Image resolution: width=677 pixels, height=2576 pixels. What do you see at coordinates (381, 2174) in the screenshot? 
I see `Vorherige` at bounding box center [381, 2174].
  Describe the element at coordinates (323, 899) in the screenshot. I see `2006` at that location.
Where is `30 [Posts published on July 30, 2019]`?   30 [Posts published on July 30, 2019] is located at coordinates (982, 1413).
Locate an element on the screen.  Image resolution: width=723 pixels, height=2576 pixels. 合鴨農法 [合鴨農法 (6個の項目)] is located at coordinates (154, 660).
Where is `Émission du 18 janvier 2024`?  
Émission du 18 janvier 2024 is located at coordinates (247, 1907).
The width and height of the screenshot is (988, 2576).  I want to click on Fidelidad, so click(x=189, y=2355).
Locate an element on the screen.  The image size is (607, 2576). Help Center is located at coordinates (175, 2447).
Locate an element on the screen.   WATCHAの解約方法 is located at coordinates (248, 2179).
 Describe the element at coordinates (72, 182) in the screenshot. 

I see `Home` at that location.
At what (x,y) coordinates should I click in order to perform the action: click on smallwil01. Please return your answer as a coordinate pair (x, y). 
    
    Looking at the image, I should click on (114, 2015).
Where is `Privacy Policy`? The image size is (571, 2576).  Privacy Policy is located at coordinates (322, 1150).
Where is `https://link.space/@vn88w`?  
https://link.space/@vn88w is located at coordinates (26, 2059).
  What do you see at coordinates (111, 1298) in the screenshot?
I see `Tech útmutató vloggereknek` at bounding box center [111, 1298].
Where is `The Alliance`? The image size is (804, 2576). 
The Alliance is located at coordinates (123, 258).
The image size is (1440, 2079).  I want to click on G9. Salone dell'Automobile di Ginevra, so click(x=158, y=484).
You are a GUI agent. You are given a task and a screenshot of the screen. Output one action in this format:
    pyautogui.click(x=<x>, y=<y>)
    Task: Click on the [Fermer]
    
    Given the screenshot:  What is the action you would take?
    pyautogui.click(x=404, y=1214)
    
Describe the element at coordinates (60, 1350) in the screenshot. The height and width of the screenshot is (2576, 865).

::::

**EXERCISE**
Your task is to extract all of the records exactly.

**TASK ANSWER**
Image resolution: width=677 pixels, height=2576 pixels. What do you see at coordinates (381, 2174) in the screenshot? 
I see `Vorherige` at bounding box center [381, 2174].
  Describe the element at coordinates (323, 899) in the screenshot. I see `2006` at that location.
Where is `30 [Posts published on July 30, 2019]`?   30 [Posts published on July 30, 2019] is located at coordinates (982, 1413).
Locate an element on the screen.  Image resolution: width=723 pixels, height=2576 pixels. 合鴨農法 [合鴨農法 (6個の項目)] is located at coordinates (154, 660).
Where is `Émission du 18 janvier 2024`?  
Émission du 18 janvier 2024 is located at coordinates (247, 1907).
The width and height of the screenshot is (988, 2576).  I want to click on Fidelidad, so click(x=189, y=2355).
Locate an element on the screen.  The image size is (607, 2576). Help Center is located at coordinates (175, 2447).
Locate an element on the screen.   WATCHAの解約方法 is located at coordinates (248, 2179).
 Describe the element at coordinates (72, 182) in the screenshot. 

I see `Home` at that location.
At what (x,y) coordinates should I click in order to perform the action: click on smallwil01. Please return your answer as a coordinate pair (x, y). 
    
    Looking at the image, I should click on (114, 2015).
Where is `Privacy Policy`? The image size is (571, 2576).  Privacy Policy is located at coordinates (322, 1150).
Where is `https://link.space/@vn88w`?  
https://link.space/@vn88w is located at coordinates (26, 2059).
  What do you see at coordinates (111, 1298) in the screenshot?
I see `Tech útmutató vloggereknek` at bounding box center [111, 1298].
Where is `The Alliance`? The image size is (804, 2576). 
The Alliance is located at coordinates (123, 258).
The image size is (1440, 2079).  I want to click on G9. Salone dell'Automobile di Ginevra, so click(x=158, y=484).
You are a GUI agent. You are given a task and a screenshot of the screen. Output one action in this format:
    pyautogui.click(x=<x>, y=<y>)
    Task: Click on the [Fermer]
    
    Given the screenshot:  What is the action you would take?
    pyautogui.click(x=404, y=1214)
    
Describe the element at coordinates (60, 1350) in the screenshot. The height and width of the screenshot is (2576, 865).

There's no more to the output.